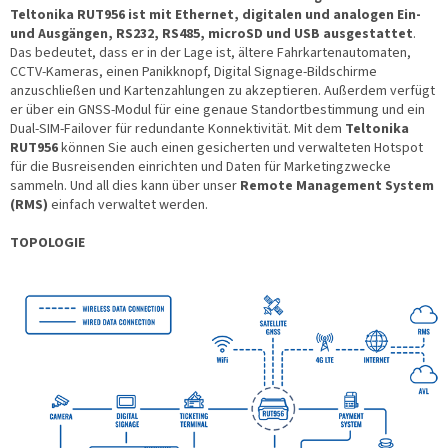
Teltonika RUT956 ist mit Ethernet, digitalen und analogen Ein-
und Ausgängen, RS232, RS485, microSD und USB ausgestattet
.
Das bedeutet, dass er in der Lage ist, ältere Fahrkartenautomaten,
CCTV-Kameras, einen Panikknopf, Digital Signage-Bildschirme
anzuschließen und Kartenzahlungen zu akzeptieren. Außerdem verfügt
er über ein GNSS-Modul für eine genaue Standortbestimmung und ein
Dual-SIM-Failover für redundante Konnektivität. Mit dem
Teltonika
RUT956
können Sie auch einen gesicherten und verwalteten Hotspot
für die Busreisenden einrichten und Daten für Marketingzwecke
sammeln. Und all dies kann über unser
Remote Management System
(RMS)
einfach verwaltet werden.
TOPOLOGIE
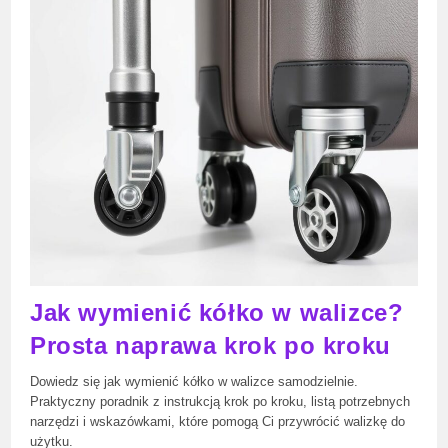
Zasada
Działania
I
Zastosowania
Jak wymienić kółko w walizce?
Prosta naprawa krok po kroku
Dowiedz się jak wymienić kółko w walizce samodzielnie.
Praktyczny poradnik z instrukcją krok po kroku, listą potrzebnych
narzędzi i wskazówkami, które pomogą Ci przywrócić walizkę do
użytku.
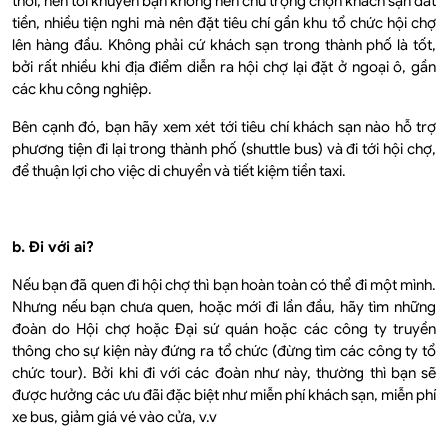
thôi, nên tôi khuyên bạn không nên chú trọng chọn khách sạn đắt
tiền, nhiều tiện nghi mà nên đặt tiêu chí gần khu tổ chức hội chợ
lên hàng đầu. Không phải cứ khách sạn trong thành phố là tốt,
bởi rất nhiều khi địa điểm diễn ra hội chợ lại đặt ở ngoại ô, gần
các khu công nghiệp.
Bên cạnh đó, bạn hãy xem xét tới tiêu chí khách sạn nào hỗ trợ
phương tiện đi lại trong thành phố (shuttle bus) và đi tới hội chợ,
để thuận lợi cho việc di chuyển và tiết kiệm tiền taxi.
b. Đi với ai?
Nếu bạn đã quen đi hội chợ thì bạn hoàn toàn có thể đi một mình.
Nhưng nếu bạn chưa quen, hoặc mới đi lần đầu, hãy tìm những
đoàn do Hội chợ hoặc Đại sứ quán hoặc các công ty truyền
thông cho sự kiện này đứng ra tổ chức (đừng tìm các công ty tổ
chức tour). Bởi khi đi với các đoàn như này, thường thì bạn sẽ
được hưởng các ưu đãi đặc biệt như miễn phí khách sạn, miễn phí
xe bus, giảm giá vé vào cửa, v.v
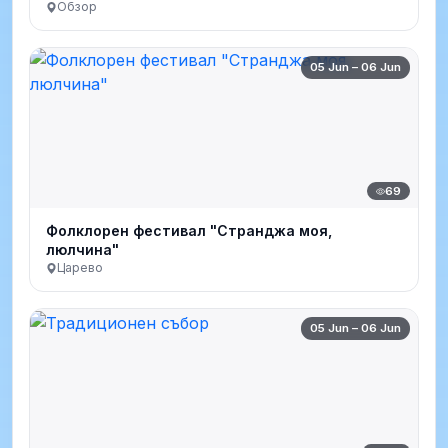
Обзор
05 Jun – 06 Jun
69
Фолклорен фестивал "Странджа моя,
люлчина"
Царево
05 Jun – 06 Jun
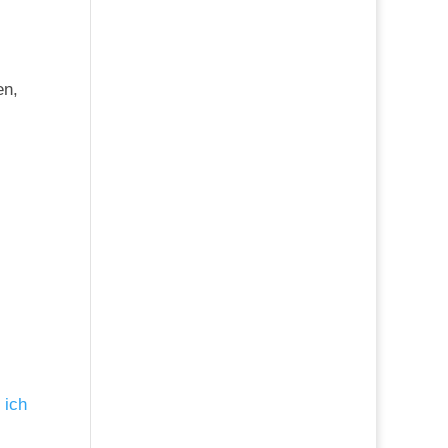
en,
 ich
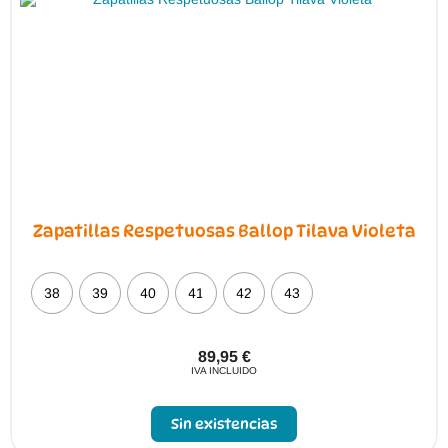
Zapatillas Respetuosas Ballop Tilava Violeta
38
39
40
41
42
43
89,95
€
IVA INCLUIDO
Sin existencias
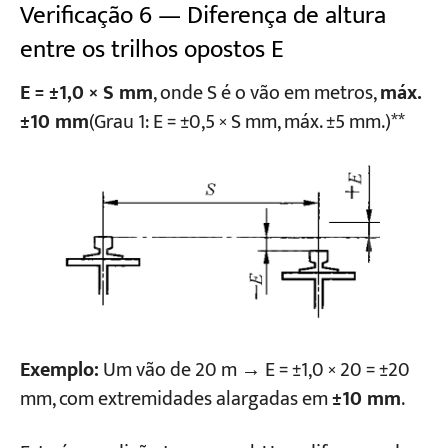
Verificação 6 — Diferença de altura
entre os trilhos opostos E
E = ±1,0 × S mm
, onde S é o vão em metros,
máx.
±10 mm
(Grau 1: E = ±0,5 × S mm, máx. ±5 mm.)**
Exemplo:
Um vão de 20 m → E = ±1,0 × 20 = ±20
mm, com extremidades alargadas em
±10 mm
.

____

Your instructions ▸ Reproduce exactly and only the lines from the line that contains "đoàn do Hội" to the end of the data above, both ends included. No pictures go in the copy.

Solution to this exercise ▸
đoàn do Hội chợ hoặc Đại sứ quán hoặc các công ty truyền
thông cho sự kiện này đứng ra tổ chức (đừng tìm các công ty tổ
chức tour). Bởi khi đi với các đoàn như này, thường thì bạn sẽ
được hưởng các ưu đãi đặc biệt như miễn phí khách sạn, miễn phí
xe bus, giảm giá vé vào cửa, v.v
Обзор
05 Jun – 06 Jun
69
Фолклорен фестивал "Странджа моя,
люлчина"
Царево
05 Jun – 06 Jun
en,
 ich
Zapatillas Respetuosas Ballop Tilava Violeta
38
39
40
41
42
43
89,95
€
IVA INCLUIDO
Sin existencias
Verificação 6 — Diferença de altura
entre os trilhos opostos E
E = ±1,0 × S mm
, onde S é o vão em metros,
máx.
±10 mm
(Grau 1: E = ±0,5 × S mm, máx. ±5 mm.)**
Exemplo:
Um vão de 20 m → E = ±1,0 × 20 = ±20
mm, com extremidades alargadas em
±10 mm
.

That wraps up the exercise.